Indian stock market multiplied 4 times compared to zero returns for China since 2010
In early 2010, the Shanghai composite index was around 3,000. Now it is below that level at around 2,865: No return during the last 14 years. In sharp contrast, Nifty was around 5,000 in early 2010 and is now above 21,500, multiplying more than four times during 14 years
image for illustrative purpose
Mumbai: The Chinese market’s underperformance has been stark for many years now, said V.K. Vijayakumar, Chief Investment Strategist at Geojit Financial Services. In early 2010, the Shanghai composite index was around 3,000. Now it is below that level at around 2,865: No return during the last 14 years. In sharp contrast, Nifty was around 5,000 in early 2010 and is now above 21,500, multiplying more than four times during 14 years, he said.
This contrast in performance is reflected in the valuations too; while Nifty is trading at above 21 times the estimated FY24 earnings, Shanghai composite is trading at only 11.5 times, Vijayakumar added.
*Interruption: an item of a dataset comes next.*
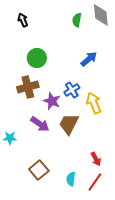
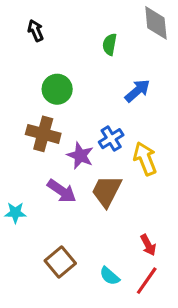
green semicircle: (77, 20) -> (110, 44), moved
brown cross: (28, 87) -> (43, 134), turned 30
cyan semicircle: (71, 179) -> (110, 276), turned -56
The Chinese economy is going through difficult times with sharply slowing growth, rising unemployment and the real estate market in serious crisis. India will certainly attract more capital flows. The concern is the high valuation in India, he said.
All the emerging market indices saw negative performance in January with China being the worst performer at 10.6 per cent. As far as developed markets are concerned, Japan emerged as the best performer at 4.6 per cent, as per a report by Motilal Oswal Asset Management Company. Nifty 50 declined by -0.03 per cent in January 2024. However, the index has shown positive growth since the past year, the report said.